TL;DR: the rust community is amazing! All the most wonderful parts of my journey can be attributed to the rust community:

  • The Stellar SDK group who so willingly took me in and has the patience to help me out.
  • David Tonlay who graciously offered support in refactoring my most recent Stellar SDK PR.
  • The New Rustacean Podcast that I listen to on my daily commute to work (Chris Krycho if you are reading this, I’d love to get in on a second t-shirt order)
  • The rust Discord which offers 24/7 help
  • And so much more…

Sure, ownership is hard and I still don’t fully understand it. Sure, it often seems as if the borrow checker is purposely working against you. Sure, rustaceans may only be marginally as cool as gophers. Sure you could compromise and write that app in JS 3x as fast.

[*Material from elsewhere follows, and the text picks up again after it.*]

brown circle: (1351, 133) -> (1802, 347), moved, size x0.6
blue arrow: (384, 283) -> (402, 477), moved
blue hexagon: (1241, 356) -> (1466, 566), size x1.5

However, that all being said, the rust community is very welcoming and will be there for you when you’re ready to quit (or smash your computer as you get another lifetime error). If you haven’t reached out or found an exciting open source project to contribute to, I highly recommend you give it a try!


The greatness of a community is most accurately measured by the compassionate actions of its members.- Coretta Scott King

Disclaimer: While I do work on many open source Stellar projects as part of my job, I contribute to the Rust Stellar SDK 100% on my free time and never at the workplace (typically between the hours of 10PM — 12AM). I did not start this project and I am far from being the lead maintainer. I am simply a newbie looking to learn rust while contributing to a project I am excited about.